• _Recorded information_
----

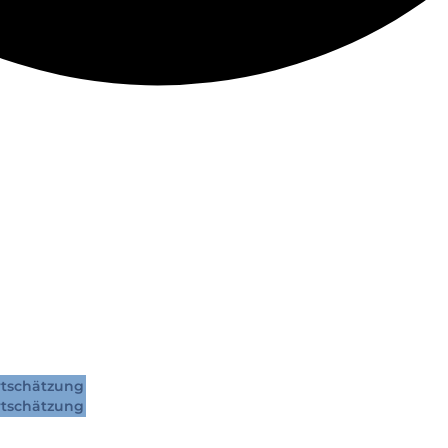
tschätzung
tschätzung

----

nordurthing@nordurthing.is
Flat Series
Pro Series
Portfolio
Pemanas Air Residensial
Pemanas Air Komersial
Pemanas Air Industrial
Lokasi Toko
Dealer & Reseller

----

• _Aim of the exercise_
Find every line of the data that includes the string "Pemanas". Copy each of those lines.

• _Expected answer_
Pemanas Air Residensial
Pemanas Air Komersial
Pemanas Air Industrial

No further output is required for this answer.